▶ _Data to examine_:
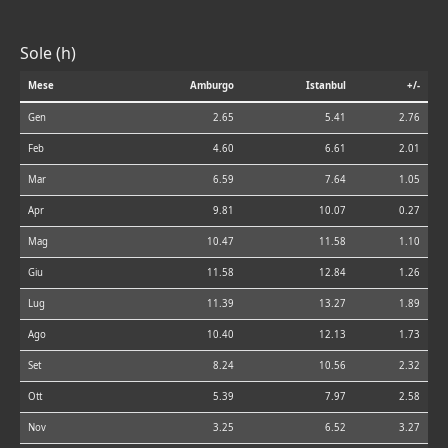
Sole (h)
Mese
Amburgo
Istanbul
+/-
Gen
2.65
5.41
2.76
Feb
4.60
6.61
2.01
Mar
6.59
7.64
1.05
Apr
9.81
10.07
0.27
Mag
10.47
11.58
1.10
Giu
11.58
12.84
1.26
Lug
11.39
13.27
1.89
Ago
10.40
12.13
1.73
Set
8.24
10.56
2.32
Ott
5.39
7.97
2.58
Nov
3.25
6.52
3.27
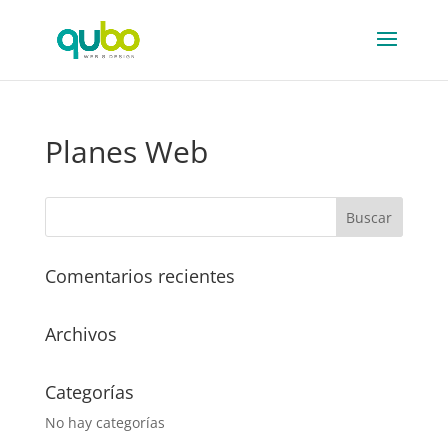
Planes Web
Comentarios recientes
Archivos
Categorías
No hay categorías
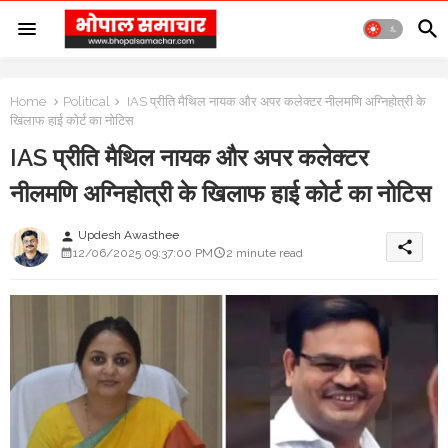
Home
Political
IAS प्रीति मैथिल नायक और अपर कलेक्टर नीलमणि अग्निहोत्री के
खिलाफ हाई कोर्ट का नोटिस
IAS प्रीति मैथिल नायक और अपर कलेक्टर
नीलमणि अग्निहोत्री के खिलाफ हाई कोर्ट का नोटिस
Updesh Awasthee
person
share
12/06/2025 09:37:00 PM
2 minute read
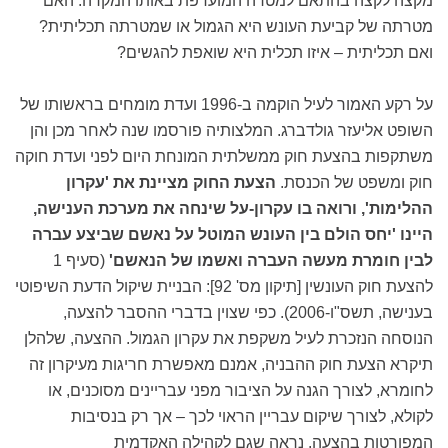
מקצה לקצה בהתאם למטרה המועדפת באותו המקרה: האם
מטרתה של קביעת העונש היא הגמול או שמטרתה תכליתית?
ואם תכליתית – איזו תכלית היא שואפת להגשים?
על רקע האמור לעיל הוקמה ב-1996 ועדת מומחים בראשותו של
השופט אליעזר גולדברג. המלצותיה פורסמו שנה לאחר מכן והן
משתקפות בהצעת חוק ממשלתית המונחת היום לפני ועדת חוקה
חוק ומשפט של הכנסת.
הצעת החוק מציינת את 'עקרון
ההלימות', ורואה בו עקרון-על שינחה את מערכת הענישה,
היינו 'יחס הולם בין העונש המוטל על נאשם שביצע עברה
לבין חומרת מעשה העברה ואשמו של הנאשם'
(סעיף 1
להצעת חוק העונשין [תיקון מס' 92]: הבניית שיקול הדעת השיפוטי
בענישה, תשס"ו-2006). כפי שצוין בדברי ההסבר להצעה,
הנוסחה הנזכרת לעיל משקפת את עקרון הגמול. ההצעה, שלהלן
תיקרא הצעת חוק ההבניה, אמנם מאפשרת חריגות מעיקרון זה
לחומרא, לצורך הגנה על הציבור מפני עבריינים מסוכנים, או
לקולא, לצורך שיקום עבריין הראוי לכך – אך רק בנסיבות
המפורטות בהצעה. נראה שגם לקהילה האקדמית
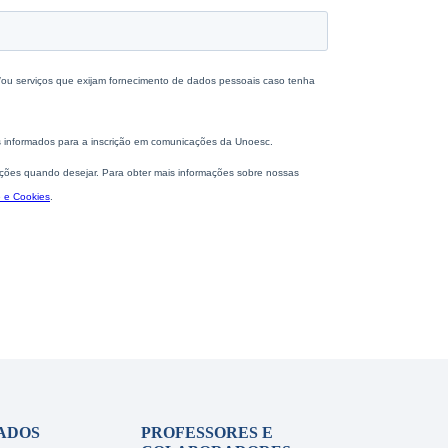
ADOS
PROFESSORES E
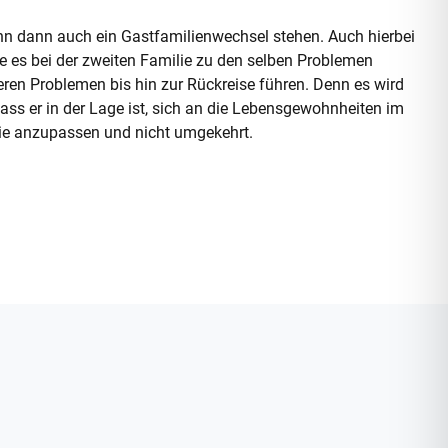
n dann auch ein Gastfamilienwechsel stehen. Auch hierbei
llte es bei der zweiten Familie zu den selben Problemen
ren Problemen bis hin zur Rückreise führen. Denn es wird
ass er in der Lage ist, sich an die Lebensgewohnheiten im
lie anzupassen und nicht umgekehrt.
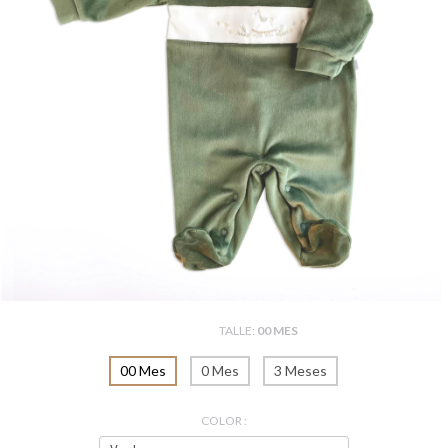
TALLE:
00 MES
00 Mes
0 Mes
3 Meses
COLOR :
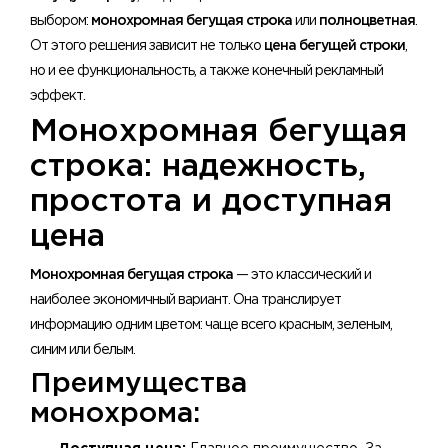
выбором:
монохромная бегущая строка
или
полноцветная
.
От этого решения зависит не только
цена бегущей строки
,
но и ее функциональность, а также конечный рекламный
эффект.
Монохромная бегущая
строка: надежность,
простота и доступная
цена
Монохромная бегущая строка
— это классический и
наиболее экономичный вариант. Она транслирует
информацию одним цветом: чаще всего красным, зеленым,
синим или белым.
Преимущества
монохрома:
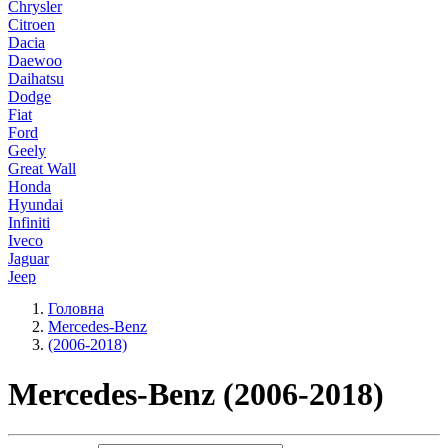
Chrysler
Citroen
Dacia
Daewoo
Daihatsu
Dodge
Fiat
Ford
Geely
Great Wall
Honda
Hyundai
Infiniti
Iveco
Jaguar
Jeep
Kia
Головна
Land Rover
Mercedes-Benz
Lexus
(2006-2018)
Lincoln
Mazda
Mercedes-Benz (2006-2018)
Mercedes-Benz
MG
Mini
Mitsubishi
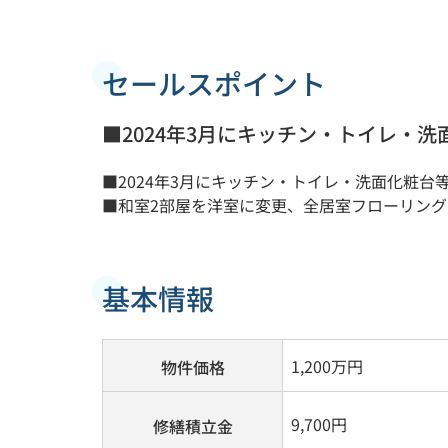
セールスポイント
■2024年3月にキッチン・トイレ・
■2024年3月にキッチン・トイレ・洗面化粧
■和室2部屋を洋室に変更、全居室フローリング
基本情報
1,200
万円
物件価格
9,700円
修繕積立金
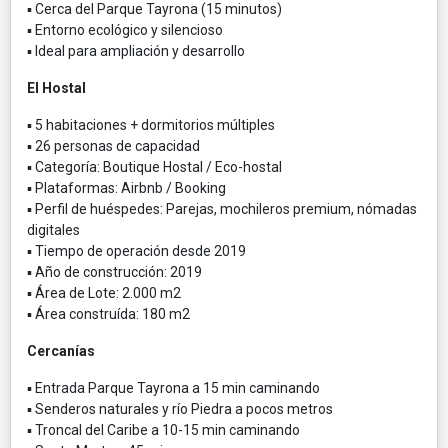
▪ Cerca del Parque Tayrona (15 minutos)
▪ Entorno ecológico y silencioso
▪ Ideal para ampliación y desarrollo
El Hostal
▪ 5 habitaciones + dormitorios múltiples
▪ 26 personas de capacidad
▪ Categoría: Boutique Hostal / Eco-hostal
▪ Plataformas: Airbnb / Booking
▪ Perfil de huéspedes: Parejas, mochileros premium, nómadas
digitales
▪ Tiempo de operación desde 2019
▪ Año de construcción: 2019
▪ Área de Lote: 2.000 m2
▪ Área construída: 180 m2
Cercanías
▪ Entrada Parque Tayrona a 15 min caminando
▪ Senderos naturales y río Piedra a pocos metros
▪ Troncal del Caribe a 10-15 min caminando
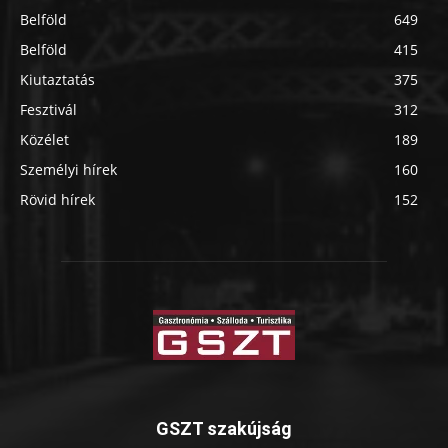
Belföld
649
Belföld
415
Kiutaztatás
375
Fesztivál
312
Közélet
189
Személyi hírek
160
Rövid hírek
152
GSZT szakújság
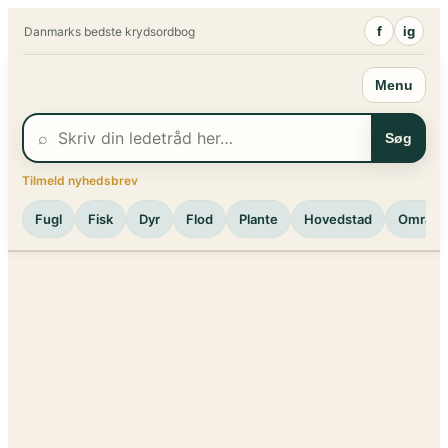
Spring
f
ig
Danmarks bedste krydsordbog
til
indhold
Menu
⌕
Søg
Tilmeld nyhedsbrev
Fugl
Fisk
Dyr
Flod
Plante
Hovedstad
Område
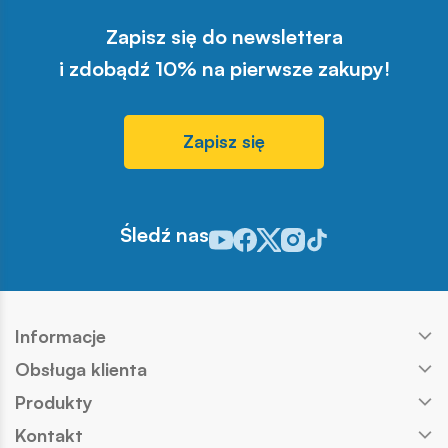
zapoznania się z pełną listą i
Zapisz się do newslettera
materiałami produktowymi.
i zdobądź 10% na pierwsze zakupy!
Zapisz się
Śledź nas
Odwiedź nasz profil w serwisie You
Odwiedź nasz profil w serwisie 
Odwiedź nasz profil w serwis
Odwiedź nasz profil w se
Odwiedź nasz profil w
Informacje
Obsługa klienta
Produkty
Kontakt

▶ _How to complete this task_: Repeat the listing verbatim without its pictures.

▶ _Response for this exercise_:
Sole (h)
Mese
Amburgo
Istanbul
+/-
Gen
2.65
5.41
2.76
Feb
4.60
6.61
2.01
Mar
6.59
7.64
1.05
Apr
9.81
10.07
0.27
Mag
10.47
11.58
1.10
Giu
11.58
12.84
1.26
Lug
11.39
13.27
1.89
Ago
10.40
12.13
1.73
Set
8.24
10.56
2.32
Ott
5.39
7.97
2.58
Nov
3.25
6.52
3.27
Planes Web
Comentarios recientes
Archivos
Categorías
No hay categorías
Home
Political
IAS प्रीति मैथिल नायक और अपर कलेक्टर नीलमणि अग्निहोत्री के
खिलाफ हाई कोर्ट का नोटिस
IAS प्रीति मैथिल नायक और अपर कलेक्टर
नीलमणि अग्निहोत्री के खिलाफ हाई कोर्ट का नोटिस
Updesh Awasthee
person
share
12/06/2025 09:37:00 PM
2 minute read
מקצה לקצה בהתאם למטרה המועדפת באותו המקרה: האם
מטרתה של קביעת העונש היא הגמול או שמטרתה תכליתית?
ואם תכליתית – איזו תכלית היא שואפת להגשים?
על רקע האמור לעיל הוקמה ב-1996 ועדת מומחים בראשותו של
השופט אליעזר גולדברג. המלצותיה פורסמו שנה לאחר מכן והן
משתקפות בהצעת חוק ממשלתית המונחת היום לפני ועדת חוקה
חוק ומשפט של הכנסת.
הצעת החוק מציינת את 'עקרון
ההלימות', ורואה בו עקרון-על שינחה את מערכת הענישה,
היינו 'יחס הולם בין העונש המוטל על נאשם שביצע עברה
לבין חומרת מעשה העברה ואשמו של הנאשם'
(סעיף 1
להצעת חוק העונשין [תיקון מס' 92]: הבניית שיקול הדעת השיפוטי
בענישה, תשס"ו-2006). כפי שצוין בדברי ההסבר להצעה,
הנוסחה הנזכרת לעיל משקפת את עקרון הגמול. ההצעה, שלהלן
תיקרא הצעת חוק ההבניה, אמנם מאפשרת חריגות מעיקרון זה
לחומרא, לצורך הגנה על הציבור מפני עבריינים מסוכנים, או
לקולא, לצורך שיקום עבריין הראוי לכך – אך רק בנסיבות
המפורטות בהצעה. נראה שגם לקהילה האקדמית
ADOS
PROFESSORES E
n dann auch ein Gastfamilienwechsel stehen. Auch hierbei
llte es bei der zweiten Familie zu den selben Problemen
ren Problemen bis hin zur Rückreise führen. Denn es wird
ass er in der Lage ist, sich an die Lebensgewohnheiten im
lie anzupassen und nicht umgekehrt.
TALLE:
00 MES
00 Mes
0 Mes
3 Meses
COLOR :
выбором:
монохромная бегущая строка
или
полноцветная
.
От этого решения зависит не только
цена бегущей строки
,
но и ее функциональность, а также конечный рекламный
эффект.
Монохромная бегущая
строка: надежность,
простота и доступная
цена
Монохромная бегущая строка
— это классический и
наиболее экономичный вариант. Она транслирует
информацию одним цветом: чаще всего красным, зеленым,
синим или белым.
Преимущества
монохрома:
Chrysler
Citroen
Dacia
Daewoo
Daihatsu
Dodge
Fiat
Ford
Geely
Great Wall
Honda
Hyundai
Infiniti
Iveco
Jaguar
Jeep
Kia
Головна
Land Rover
Mercedes-Benz
Lexus
(2006-2018)
Lincoln
Mazda
Mercedes-Benz (2006-2018)
Mercedes-Benz
MG
Mini
Mitsubishi
セールスポイント
■2024年3月にキッチン・トイレ・
■2024年3月にキッチン・トイレ・洗面化粧
■和室2部屋を洋室に変更、全居室フローリング
基本情報
1,200
万円
物件価格
9,700円
修繕積立金
▪ Cerca del Parque Tayrona (15 minutos)
▪ Entorno ecológico y silencioso
▪ Ideal para ampliación y desarrollo
El Hostal
▪ 5 habitaciones + dormitorios múltiples
▪ 26 personas de capacidad
▪ Categoría: Boutique Hostal / Eco-hostal
▪ Plataformas: Airbnb / Booking
▪ Perfil de huéspedes: Parejas, mochileros premium, nómadas
digitales
▪ Tiempo de operación desde 2019
▪ Año de construcción: 2019
▪ Área de Lote: 2.000 m2
▪ Área construída: 180 m2
Cercanías
▪ Entrada Parque Tayrona a 15 min caminando
▪ Senderos naturales y río Piedra a pocos metros
▪ Troncal del Caribe a 10-15 min caminando
Belföld
649
Belföld
415
Kiutaztatás
375
Fesztivál
312
Közélet
189
Személyi hírek
160
Rövid hírek
152
GSZT szakújság
Spring
f
ig
Danmarks bedste krydsordbog
til
indhold
Menu
⌕
Søg
Tilmeld nyhedsbrev
Fugl
Fisk
Dyr
Flod
Plante
Hovedstad
Område
zapoznania się z pełną listą i
Zapisz się do newslettera
materiałami produktowymi.
i zdobądź 10% na pierwsze zakupy!
Zapisz się
Śledź nas
Odwiedź nasz profil w serwisie You
Odwiedź nasz profil w serwisie 
Odwiedź nasz profil w serwis
Odwiedź nasz profil w se
Odwiedź nasz profil w
Informacje
Obsługa klienta
Produkty
Kontakt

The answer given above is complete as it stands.